Volume > Issue > Pope Benedict's Surprise

Pope Benedict’s Surprise

LET THEM COME TO ST. RADEGUND

By James M. Thunder | March 2009
James M. Thunder, a Washington, D.C., lawyer, was introduced to the story of Blessed Franz Jagerstatter as an undergraduate at the University of Notre Dame.

George Weigel has said that Pope Benedict XVI has been full of surprises. Just before Benedict arrived in the United States in April 2008, another observer, Fr. Raymond DeSouza, wondered whether Benedict would say or do anything that would surprise us as much as several other apparent “mistakes” he had made during his three-year papacy. Fr. DeSouza’s list of “mistakes” or “surprises” did not include the decree Benedict issued on June 1, 2007. This decree was indeed a surprise, and it is equally surprising that, in the ensuing year-plus, there has been precious little analysis of the import of this decree in light of world events.

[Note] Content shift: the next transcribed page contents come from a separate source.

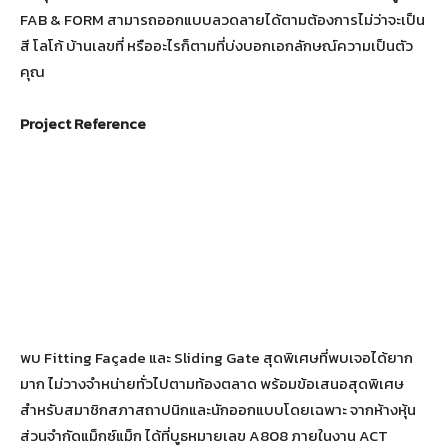
FAB & FORM สามารถออกแบบลวดลายได้ตามต้องการไม่ว่าจะเป็น
สี โลโก้ บ้านเลขที่ หรืออะไรก็ตามที่บ่งบอกเอกลักษณ์ความเป็นตัว
คุณ
Project Reference
พบ Fitting Façade และ Sliding Gate สุดพิเศษที่พบเจอได้ยาก
มาก ไม่วางจำหน่ายทั่วไปตามท้องตลาด พร้อมข้อเสนอสุดพิเศษ
สำหรับสมาชิกสภาสถาปนิกและนักออกแบบโดยเฉพาะ จากห้างหุ้น
ส่วนจำกัดแม็กซ์แม็ก ได้ที่บูธหมายเลข A808 ภายในงาน ACT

On June 1, 2007, Benedict declared that Franz Jagerstatter had been a martyr for the Catholic faith. It was one of several papal actions on June 1 announced in a June 3, 2007, Vatican press release. The announcement simply stated that Jagerstatter was “an Austrian peasant who was guillotined in Berlin in 1943 for having refused any collaboration with the Nazis. He was 36, a husband and a father of three.”

Taken at face value, this decree appeared to be just another routine example of a pope making a ruling concerning the beatification or canonization of a Catholic. Outside observers might ask: Wasn’t Jagerstatter just another man among the millions killed during the Nazi era? Wasn’t it obvious to Jagerstatter’s contemporaries who had half a brain that the war the Nazis waged was grievously wrong? No and no.

Benedict’s decree allowed Jagerstatter, a native of St. Radegund, Austria, to be declared a “blessed,” one step short of a canonized saint. He was declared blessed in a ceremony on October 26, 2007. It was surrounding this event in October — not the decree in June — that some short biographical sketches of Franz appeared in the Catholic and secular press. Franz was clearly a devout Catholic — he was a sacristan who attended daily Mass — but no sketch answered the question of why his refusal to collaborate with the Nazis was a distinctively Catholic thing to do, meriting the appellation “martyr” for the Catholic faith. After all, the Nazis did not generally arrest or execute Catholics. Indeed, Franz himself was not arrested until he presented himself to military authorities, as he was ordered to do, and refused service.